# Electrician walks out in the middle of rewiring



## Caz (27 Oct 2016)

So as the title says, our electrician walked out of rewiring our house before finishing it!  We're in the middle of renovating a house and he was employed to do a full rewire.  All of the electricians we had quoting for the job were saying it was a 5 day job, our electrician was finishing his 4th week when he walked out!!  He was an absolute disaster, anyway one day he had a fight with the builder and I happened to walk in as he was leaving and he told me he wouldn't be back and that was that.  Not one word from him since he walked out.  Anyway has this happened anyone else and if so what did you do?


----------



## moneybox (27 Oct 2016)

Have you paid him?


----------



## Caz (27 Oct 2016)

About half, I would say he's about 3/4 of the way there.


----------



## PaddyBloggit (27 Oct 2016)

At least you are not at a loss financially.

The biggest problem you'll have is getting another electrician to finish and sign off on it (and to sign off on the work he has already done).


----------



## moneybox (27 Oct 2016)

Wasn't he some strap to do that


----------



## elcato (28 Oct 2016)

Calm the jets a minute before assigning the blame. It may be five days work but the work has to be done in phases i.e. first fix when the the internal walls are not plastered and ceilings are open. Seems to me that the builder was not getting the work done for him after first fix.

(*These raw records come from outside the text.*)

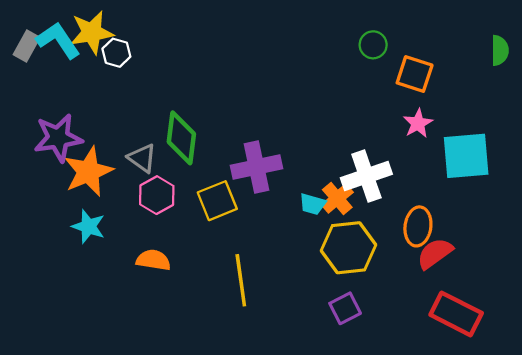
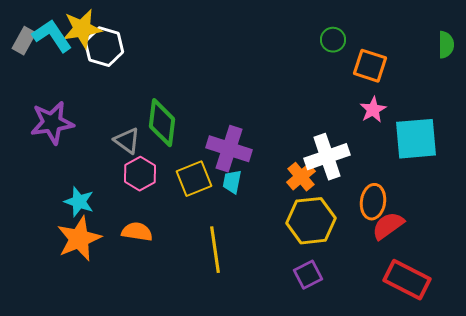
white hexagon: (116, 53) -> (104, 47), size x1.5
purple cross: (257, 167) -> (229, 149), turned 30
orange star: (88, 172) -> (79, 239), moved
cyan trapezoid: (313, 204) -> (232, 182), moved, turned 85

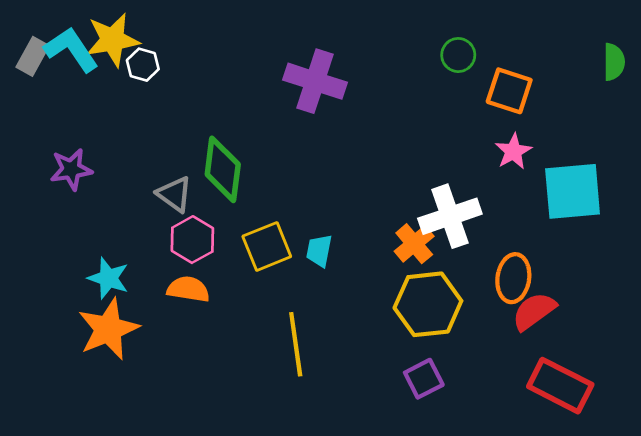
white hexagon: (104, 47) -> (143, 65), size x0.6
purple star: (52, 123) -> (71, 169), size x0.7
purple cross: (229, 149) -> (315, 81), moved
orange semicircle: (137, 232) -> (188, 289), moved

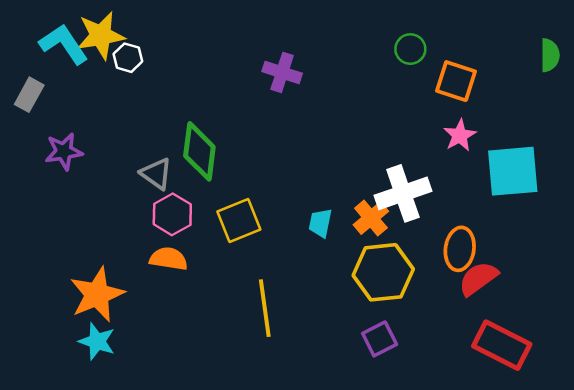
gray rectangle: (33, 56) -> (29, 95), moved
purple cross: (315, 81) -> (282, 72), size x0.7
cyan trapezoid: (319, 251) -> (320, 223), moved
cyan star: (108, 278) -> (97, 341), moved

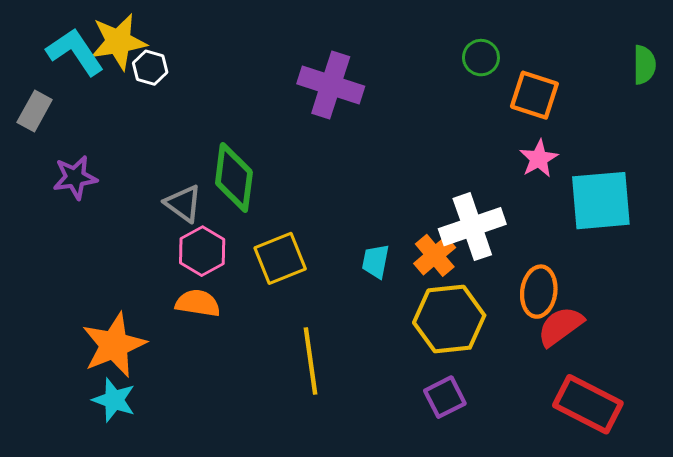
purple cross: (282, 72) -> (331, 85), size x1.4

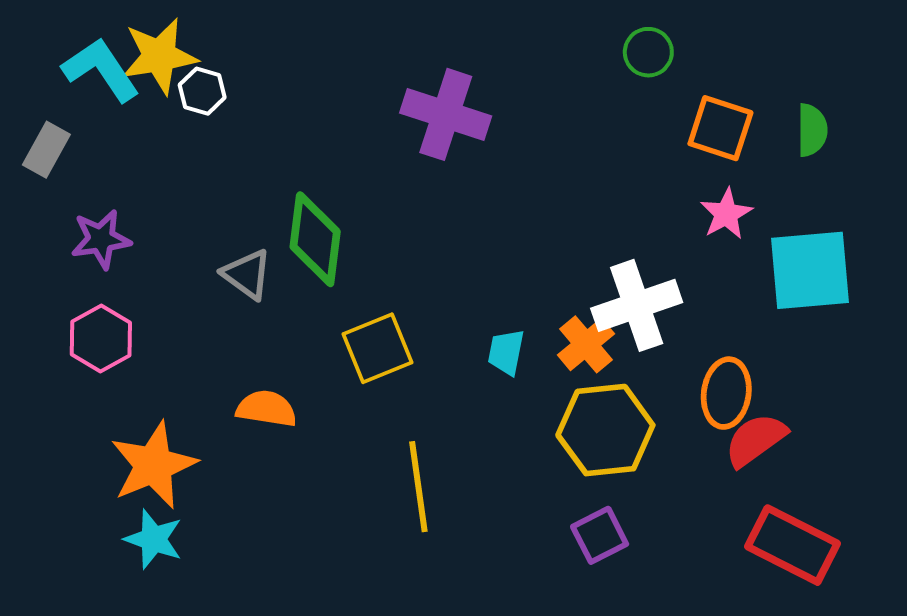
green circle: (481, 58) -> (648, 52), moved
green semicircle: (644, 65) -> (812, 130), moved
pink hexagon: (202, 251) -> (101, 339), moved

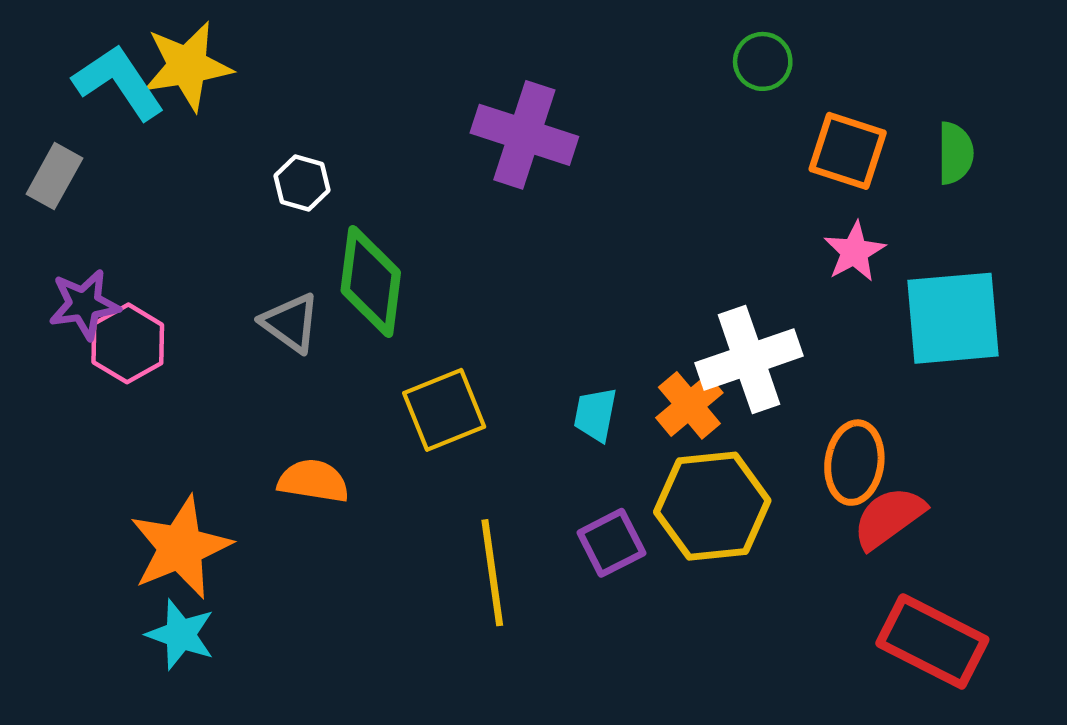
white hexagon: (202, 91) -> (302, 183), moved
purple star: (101, 239) -> (84, 304), moved
pink hexagon: (101, 339) -> (128, 343), moved
purple square: (600, 535) -> (611, 543), moved

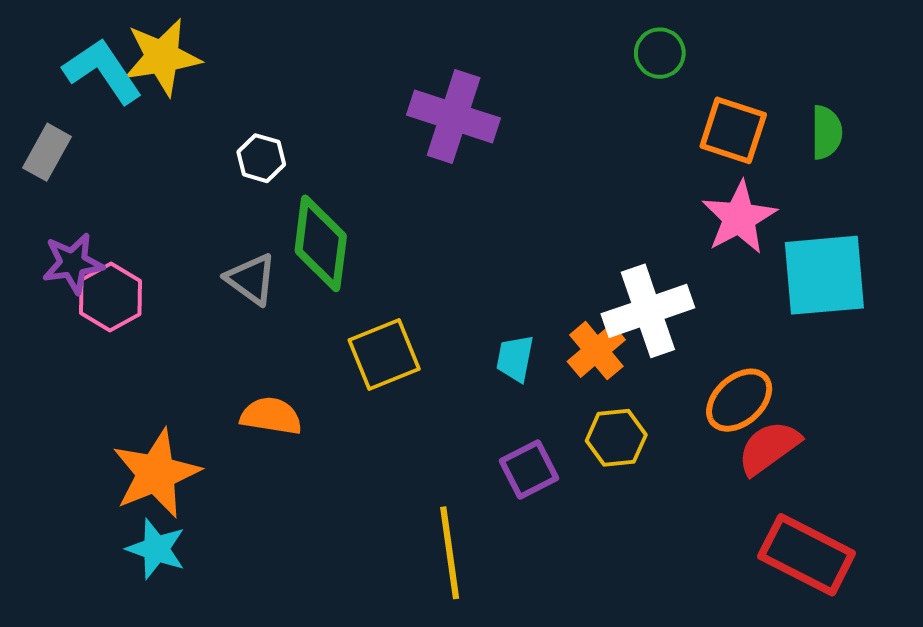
pink star: (854, 252) -> (739, 218), size x1.4
orange ellipse: (854, 463) -> (739, 400), turned 40
yellow hexagon: (712, 506) -> (616, 438), size x0.6
yellow line: (492, 573) -> (450, 553), moved

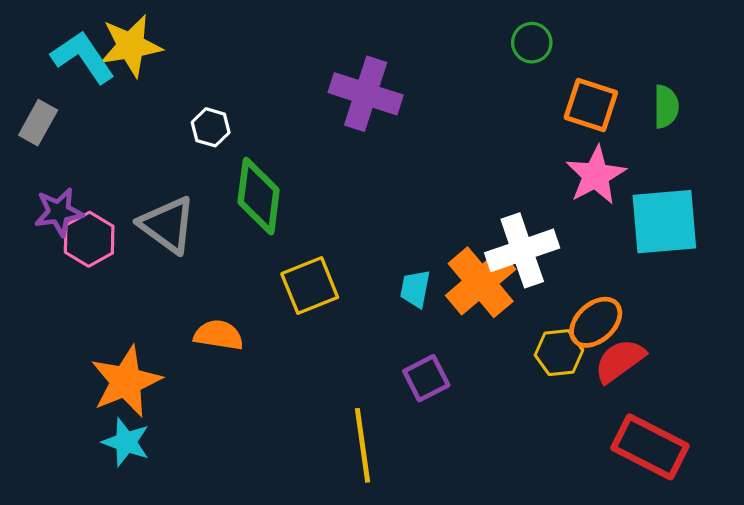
gray triangle: (251, 279) -> (167, 225), moved, size x1.4
orange cross: (596, 351) -> (481, 282), size x1.5
yellow hexagon: (616, 438) -> (559, 353), moved

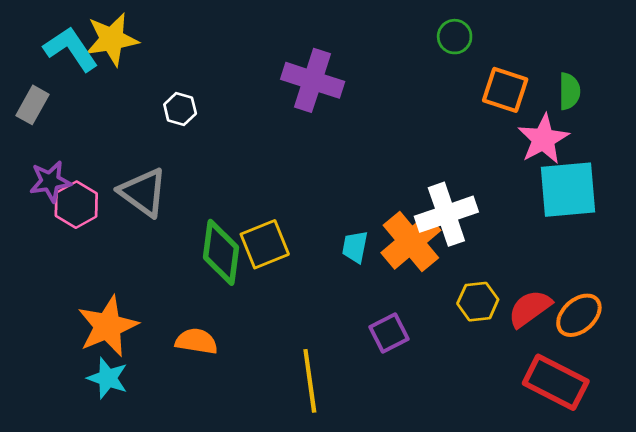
pink star: (596, 175) -> (543, 139), moved
green diamond: (259, 196) -> (221, 252), moved
orange ellipse: (596, 322) -> (579, 315), moved
orange semicircle: (219, 335) -> (196, 341), moved
purple square: (426, 378) -> (389, 333), moved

Is the building work behind time ?


----------



## KRooney (15 Feb 2017)

If he is a domestic contractor to the builder it is the builders problem to sort out a replacement
if he is nominated the contractor may have a claim for delay .
Its important to terminate his appointment formally for non performance and advise you may counter claim against him for losses additional costs


----------



## MrEarl (15 Feb 2017)

KRooney said:


> .....Its important to terminate his appointment formally for non performance and advise you may counter claim against him for losses additional costs



Agree 100%.

A simple registered letter is all thats needed, but can be a very important point of reference if you ever end up in a court room over this.

If he was a member of the RECI then I would contact them (see  here ) to see if you can make a formal complaint and also, see if they can help you find a suitable replacement who will help you given the circumstances you find yourself in.


----------